Required action:
If a line in the listing below includes the string "Política", pull it out.

== Exercise input ==

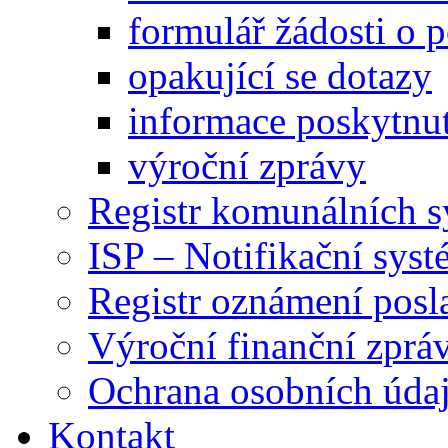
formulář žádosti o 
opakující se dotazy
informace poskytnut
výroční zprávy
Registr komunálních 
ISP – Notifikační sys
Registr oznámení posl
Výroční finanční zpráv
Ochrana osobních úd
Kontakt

===
== Exercise input ==

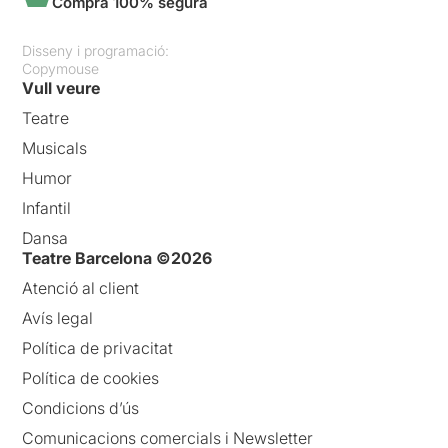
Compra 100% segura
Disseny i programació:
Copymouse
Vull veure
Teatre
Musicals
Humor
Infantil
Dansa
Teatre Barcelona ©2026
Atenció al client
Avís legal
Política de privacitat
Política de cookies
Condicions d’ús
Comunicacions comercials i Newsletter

===
== Exercise input ==

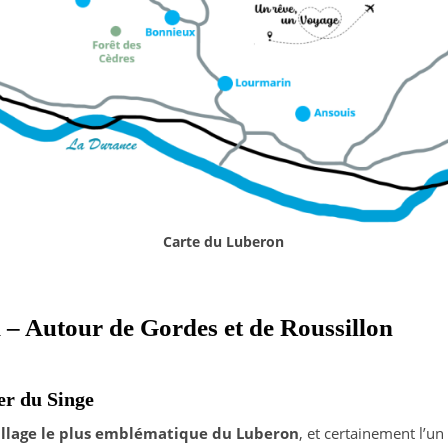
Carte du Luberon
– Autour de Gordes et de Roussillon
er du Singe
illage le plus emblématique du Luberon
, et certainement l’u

===

Result for this exercise:
Política de privacitat
Política de cookies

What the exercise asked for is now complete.